The firm-level explainability requirement therefore demands something no vendor can supply as a licensing feature: the prompting standards the firm used, the output review protocols the matter team followed, and the documentation connecting AI output to attorney judgment at the matter level. If those elements exist only inside a vendor's interface, they are not the firm's to produce in a disciplinary proceeding. The firm must own this layer, version it, retain it, and be able to export it independently.

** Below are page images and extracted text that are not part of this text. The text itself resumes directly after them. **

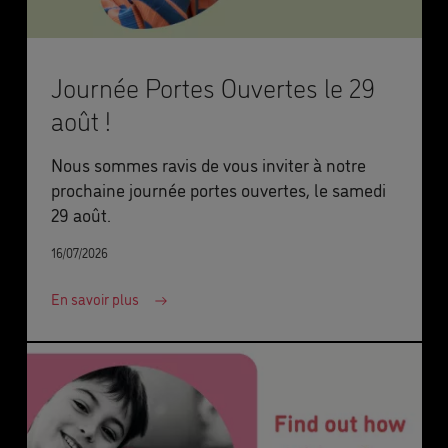
Journée Portes Ouvertes le 29
août !
Nous sommes ravis de vous inviter à notre
prochaine journée portes ouvertes, le samedi
29 août.
16/07/2026
En savoir plus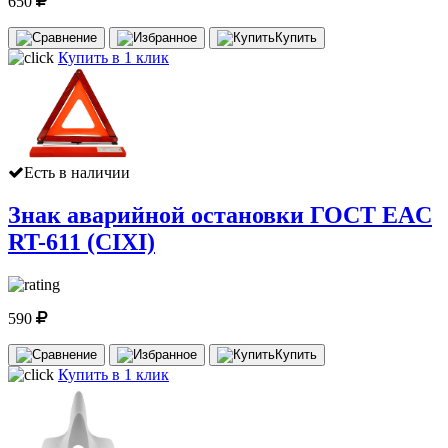
650
Купить
Купить в 1 клик
Есть в наличии
Знак аварийной остановки ГОСТ EAC
RT-611 (CIXI)
590
Купить
Купить в 1 клик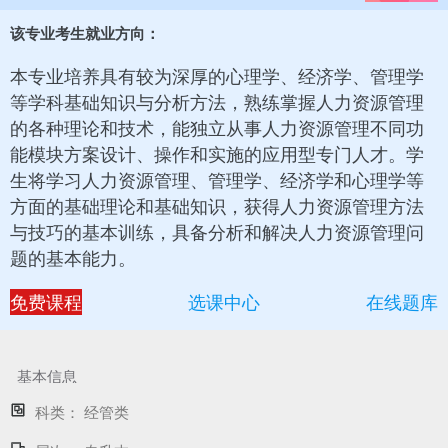
该专业考生就业方向：
本专业培养具有较为深厚的心理学、经济学、管理学
等学科基础知识与分析方法，熟练掌握人力资源管理
的各种理论和技术，能独立从事人力资源管理不同功
能模块方案设计、操作和实施的应用型专门人才。学
生将学习人力资源管理、管理学、经济学和心理学等
方面的基础理论和基础知识，获得人力资源管理方法
与技巧的基本训练，具备分析和解决人力资源管理问
题的基本能力。
免费课程
选课中心
在线题库
基本信息
科类：
经管类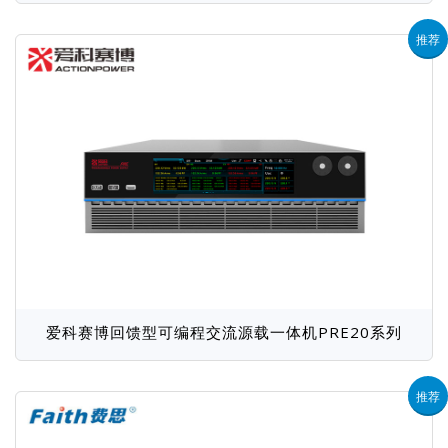
推荐
爱科赛博回馈型可编程交流源载一体机PRE20系列
推荐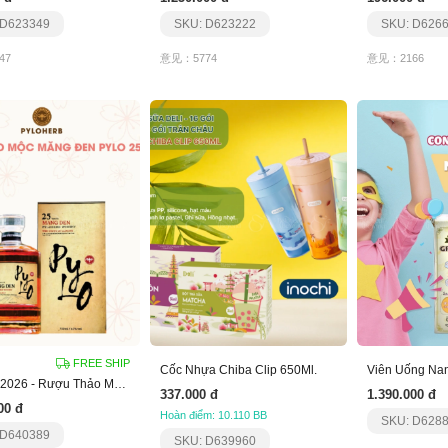
 D623349
SKU: D623222
SKU: D626
47
意见：5774
意见：2166
FREE SHIP
Cốc Nhựa Chiba Clip 650Ml.
Quà Tết 2026 - Rượu Thảo Mộc Măng Đen Pylo 25
337.000 đ
1.390.000 đ
00 đ
Hoàn điểm: 10.110 BB
SKU: D628
 D640389
SKU: D639960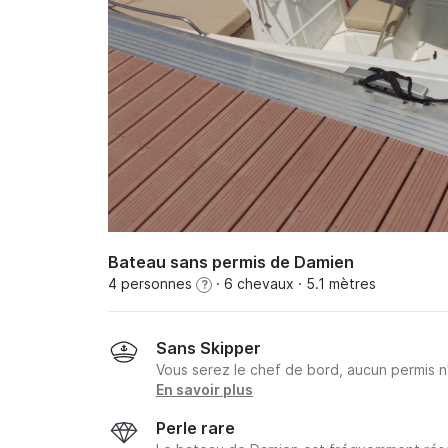
Bateau sans permis de Damien
4 personnes
· 6 chevaux
· 5.1 mètres
?
Sans Skipper
Vous serez le chef de bord, aucun permis n
En savoir plus
Perle rare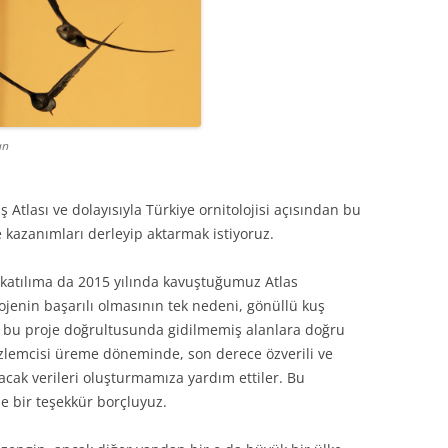
an
ş Atlası ve dolayısıyla Türkiye ornitolojisi açısından bu
e kazanımları derleyip aktarmak istiyoruz.
 katılıma da 2015 yılında kavuştuğumuz Atlas
ojenin başarılı olmasının tek nedeni, gönüllü kuş
, bu proje doğrultusunda gidilmemiş alanlara doğru
özlemcisi üreme döneminde, son derece özverili ve
racak verileri oluşturmamıza yardım ettiler. Bu
e bir teşekkür borçluyuz.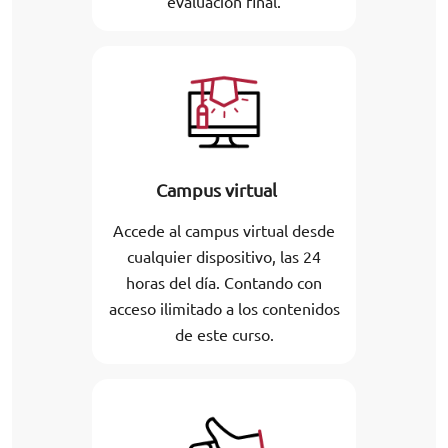
evaluación final.
Campus virtual
Accede al campus virtual desde
cualquier dispositivo, las 24
horas del día. Contando con
acceso ilimitado a los contenidos
de este curso.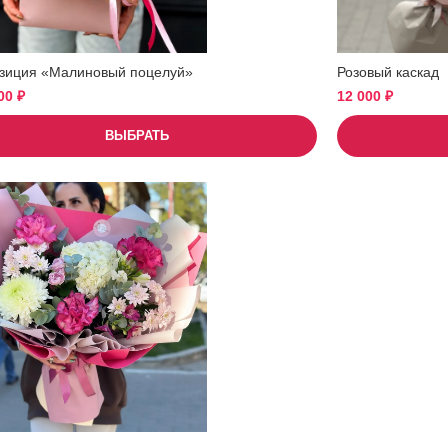
зиция «Малиновый поцелуй»
Розовый каскад
500
₽
12 000
₽
ВЫБРАТЬ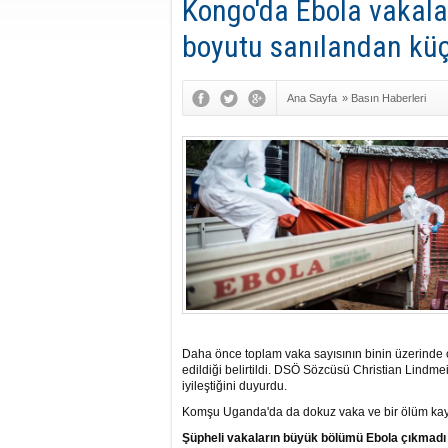
Kongo'da Ebola vakalar
boyutu sanılandan küç
Ana Sayfa
»
Basın Haberleri
Daha önce toplam vaka sayısının binin üzerinde o
edildiği belirtildi. DSÖ Sözcüsü Christian Lindmeie
iyileştiğini duyurdu.
Komşu Uganda'da da dokuz vaka ve bir ölüm kay
Şüpheli vakaların büyük bölümü Ebola çıkmadı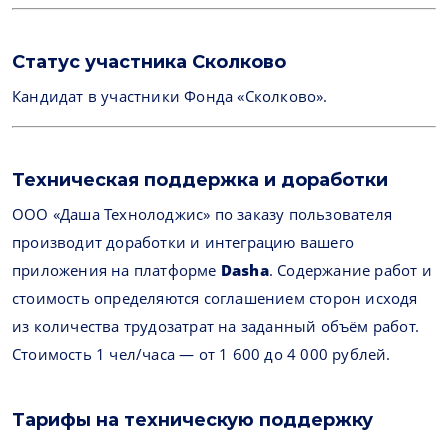
Статус участника Сколково
Кандидат в участники Фонда «Сколково».
Техническая поддержка и доработки
ООО «Даша Технолоджис» по заказу пользователя
производит доработки и интеграцию вашего
приложения на платформе
Dasha
. Содержание работ и
стоимость определяются соглашением сторон исходя
из количества трудозатрат на заданный объём работ.
Стоимость 1 чел/часа — от 1 600 до 4 000 рублей.
Тарифы на техническую поддержку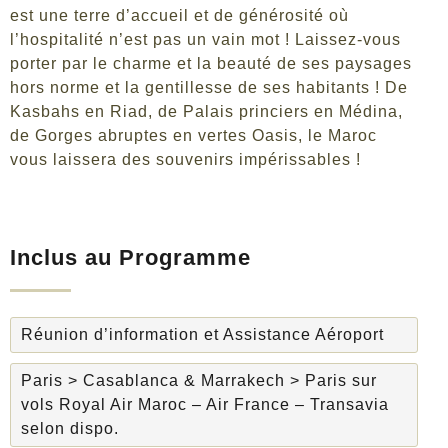
est une terre d’accueil et de générosité où
l’hospitalité n’est pas un vain mot ! Laissez-vous
porter par le charme et la beauté de ses paysages
hors norme et la gentillesse de ses habitants ! De
Kasbahs en Riad, de Palais princiers en Médina,
de Gorges abruptes en vertes Oasis, le Maroc
vous laissera des souvenirs impérissables !
Inclus au Programme
Réunion d’information et Assistance Aéroport
Paris > Casablanca & Marrakech > Paris sur
vols Royal Air Maroc – Air France – Transavia
selon dispo.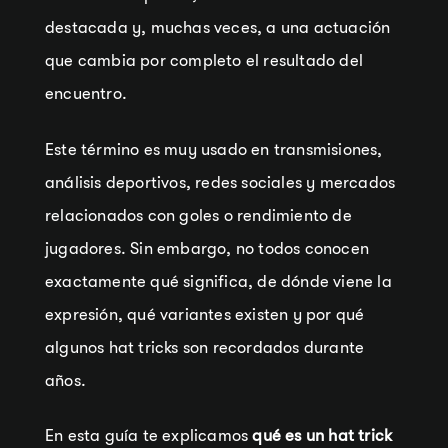
destacada y, muchas veces, a una actuación
que cambia por completo el resultado del
encuentro.
Este término es muy usado en transmisiones,
análisis deportivos, redes sociales y mercados
relacionados con goles o rendimiento de
jugadores. Sin embargo, no todos conocen
exactamente qué significa, de dónde viene la
expresión, qué variantes existen y por qué
algunos hat tricks son recordados durante
años.
En esta guía te explicamos
qué es un hat trick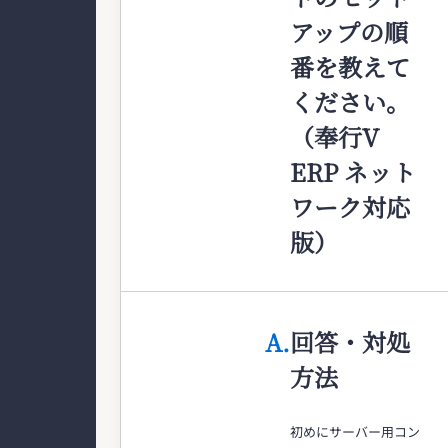
アップの順
番を教えて
ください。
（奉行V
ERP ネット
ワーク対応
版）
A.
回答・対処
方法
初めにサーバー用コン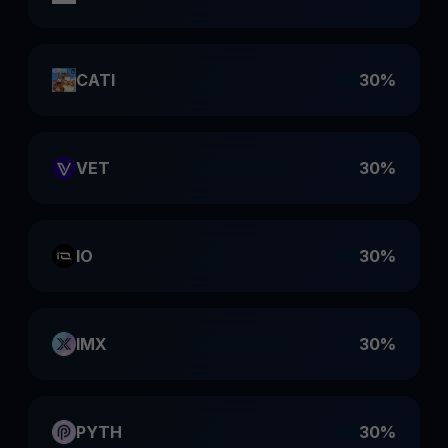
CATI
30%
VET
30%
IO
30%
IMX
30%
PYTH
30%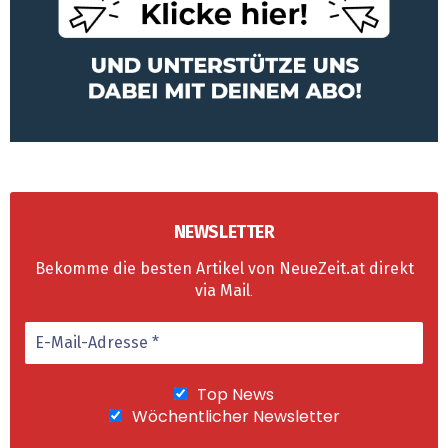
NEWSLETTER
Bekomme die besten Artikel von NeueZeit.at direkt
via Mail
.
Top News
Wöchentlicher Newsletter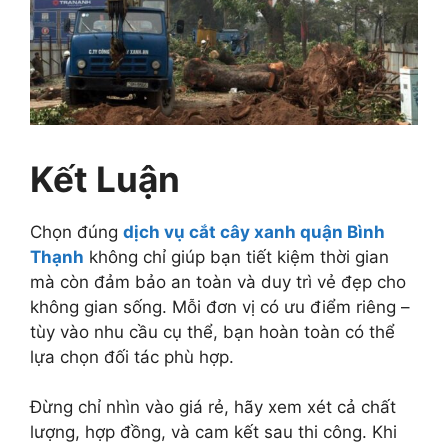
Kết Luận
Chọn đúng
dịch vụ cắt cây xanh quận Bình
Thạnh
không chỉ giúp bạn tiết kiệm thời gian
mà còn đảm bảo an toàn và duy trì vẻ đẹp cho
không gian sống. Mỗi đơn vị có ưu điểm riêng –
tùy vào nhu cầu cụ thể, bạn hoàn toàn có thể
lựa chọn đối tác phù hợp.
Đừng chỉ nhìn vào giá rẻ, hãy xem xét cả chất
lượng, hợp đồng, và cam kết sau thi công. Khi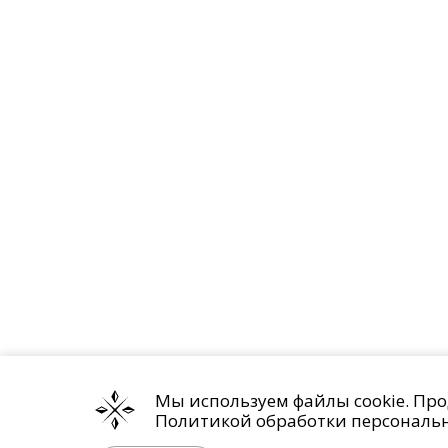
Мы используем файлы cookie. Про
Политикой обработки персональ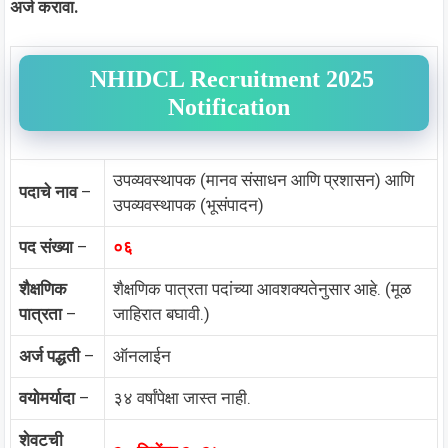
अर्ज करावा.
NHIDCL Recruitment 2025
Notification
उपव्यवस्थापक (मानव संसाधन आणि प्रशासन) आणि
पदाचे नाव
–
उपव्यवस्थापक (भूसंपादन)
पद संख्या
–
०६
शैक्षणिक
शैक्षणिक पात्रता पदांच्या आवशक्यतेनुसार आहे. (मूळ
पात्रता
–
जाहिरात बघावी.)
अर्ज पद्धती
–
ऑनलाईन
वयोमर्यादा
–
३४ वर्षांपेक्षा जास्त नाही.
शेवटची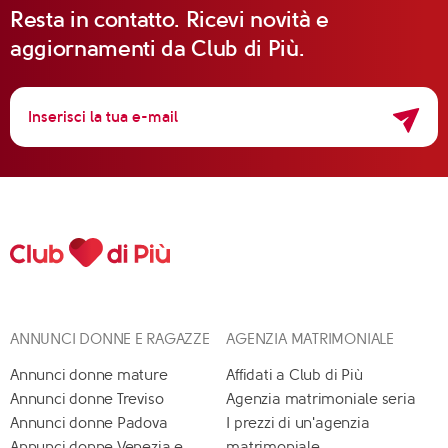
Resta in contatto. Ricevi novità e
aggiornamenti da Club di Più.
ANNUNCI DONNE E RAGAZZE
AGENZIA MATRIMONIALE
Annunci donne mature
Affidati a Club di Più
Annunci donne Treviso
Agenzia matrimoniale seria
Annunci donne Padova
I prezzi di un'agenzia
Annunci donne Venezia e
matrimoniale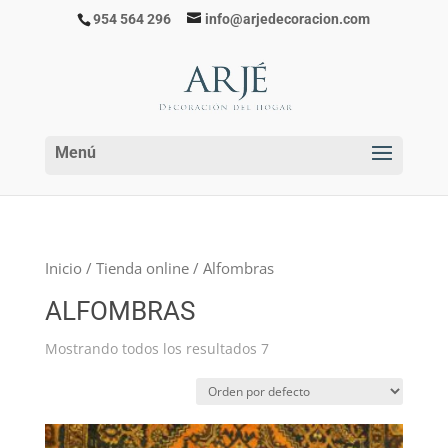
954 564 296
info@arjedecoracion.com
Inicio
/
Tienda online
/ Alfombras
ALFOMBRAS
Mostrando todos los resultados 7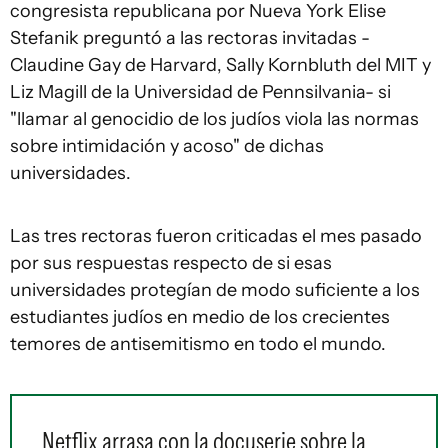
congresista republicana por Nueva York Elise
Stefanik preguntó a las rectoras invitadas -
Claudine Gay de Harvard, Sally Kornbluth del MIT y
Liz Magill de la Universidad de Pennsilvania- si
"llamar al genocidio de los judíos viola las normas
sobre intimidación y acoso" de dichas
universidades.
Las tres rectoras fueron criticadas el mes pasado
por sus respuestas respecto de si esas
universidades protegían de modo suficiente a los
estudiantes judíos en medio de los crecientes
temores de antisemitismo en todo el mundo.
Netflix arrasa con la docuserie sobre la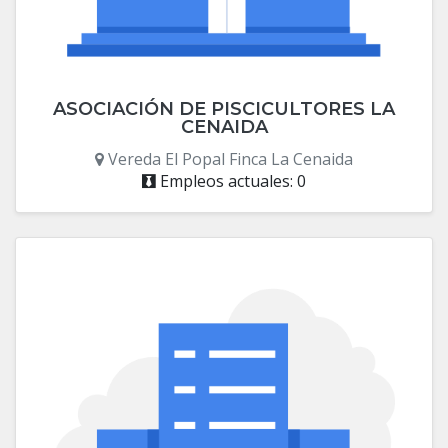
ASOCIACIÓN DE PISCICULTORES LA
CENAIDA
Vereda El Popal Finca La Cenaida
Empleos actuales: 0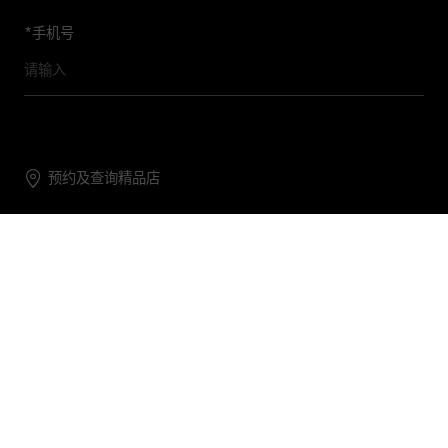
*
手机号
预约及查询精品店
联系我们
购物帮助
关于我们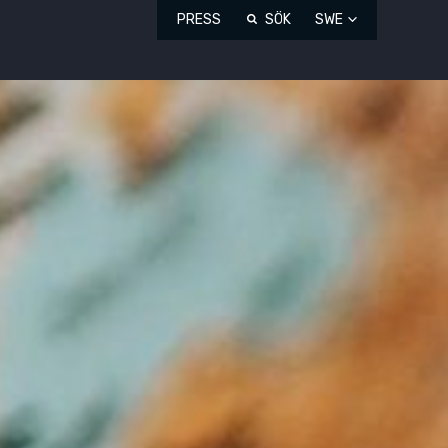
PRESS
SÖK
SWE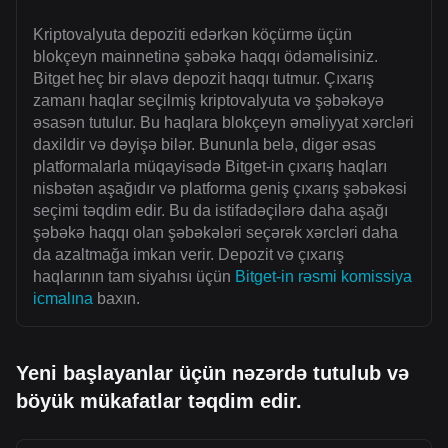
Kriptovalyuta depoziti edərkən köçürmə üçün
blokçeyn mainnetinə şəbəkə haqqı ödəməlisiniz.
Bitget heç bir əlavə depozit haqqı tutmur. Çıxarış
zamanı haqlar seçilmiş kriptovalyuta və şəbəkəyə
əsasən tutulur. Bu haqlara blokçeyn əməliyyat xərcləri
daxildir və dəyişə bilər. Bununla belə, digər əsas
platformalarla müqayisədə Bitget-in çıxarış haqları
nisbətən aşağıdır və platforma geniş çıxarış şəbəkəsi
seçimi təqdim edir. Bu da istifadəçilərə daha aşağı
şəbəkə haqqı olan şəbəkələri seçərək xərcləri daha
da azaltmağa imkan verir. Depozit və çıxarış
haqlarının tam siyahısı üçün
Bitget-in rəsmi komissiya
icmalına
baxın.
Yeni başlayanlar üçün nəzərdə tutulub və
böyük mükafatlar təqdim edir.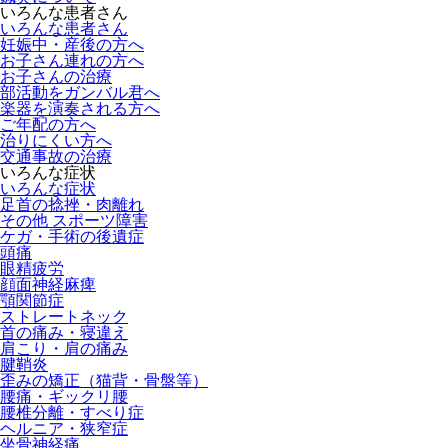
いろんな患者さん
いろんな患者さん
妊娠中・産後の方へ
お子さん連れの方へ
お子さんの治療
部活動をガンバル君へ
楽器を演奏される方へ
ご年配の方へ
治りにくい方へ
交通事故の治療
いろんな症状
いろんな症状
足首の捻挫・肉離れ
その他 スポーツ障害
ケガ・手術の後遺症
頭痛
眼精疲労
顔面神経麻痺
顎関節症
ストレートネック
首の痛み・寝違え
肩こり・肩の痛み
腱鞘炎
歪みの矯正（猫背・骨盤等）
腰痛・ギックリ腰
腰椎分離・すべり症
ヘルニア・狭窄症
坐骨神経痛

What the Architecture of Compliant Firms Actually Looks Like

A small cohort of firms built this correctly from the beginning. They are worth examining not as exceptional cases but as templates, because what they built is now simply what the rule requires.

The common characteristics are consistent. These firms maintain matter-level AI use logging in their own document management or practice management systems, independent of any vendor platform. They operate standardized, firm-owned prompt libraries that are versioned and retained like any other firm intellectual property. They require output review checklists that generate attorney-signed supervisory records attached to the matter file. They run scheduled export routines from vendor systems into firm-controlled repositories governed by the firm's own retention schedules rather than the vendor's.

The result is a governance layer that is vendor-agnostic by design. When the firm migrates from one AI platform to another, the supervisory record persists in firm-controlled infrastructure. When a disciplinary inquiry arrives, the firm produces its own documentation through its own systems. It does not file a customer support request with a former vendor and wait.

This architecture is not technically complex. It does not require building proprietary AI infrastructure. It requires recognizing that the governance function belongs to the firm and investing accordingly: in DMS integrations, in protocol documentation, in retention policy alignment, and in the organizational discipline to treat AI supervisory records as professional records rather than vendor logs.

The Window Is Narrower Than It Appears

The rule is expected to finalize in mid-2026. State adoption cycles will begin immediately in jurisdictions that move quickly: California, New York, and Illinois are the most likely first movers, and all three have substantial AmLaw 200 firm presence. The window between now and the first disciplinary actions under the new framework is real, but it is not generous.

The priority actions are specific. First, audit every active vendor agreement for data ownership provisions, log portability clauses, and post-termination data access rights. Second, establish firm-controlled supervisory documentation protocols that function independently of any single vendor relationship, before the rule finalizes and certainly before any contract lapses. Third, define operationally what explainability means at the matter level for each AI use case the firm has deployed: draft review, due diligence, research, contract analysis. Each use case has a different explainability profile and requires a different documentation standard. Fourth, construct retention schedules for AI supervisory records that satisfy the most demanding jurisdiction in which the firm operates, and verify that vendor data retention schedules are either aligned with or superseded by those firm schedules.

Firms that complete this work in the next two quarters will be governing proactively. Firms that wait for the rule to finalize, then wait for state adoption, then wait for the first complaint to test the framework, will be doing crisis governance, and the distinction between the two is not merely operational. It is, increasingly, the difference between a firm that can demonstrate supervisory compliance and a firm that cannot.

The ABA is not changing what supervision means. It is requiring firms to prove they have been doing it. The firms that handed that proof to their vendors in 2023 have work to do.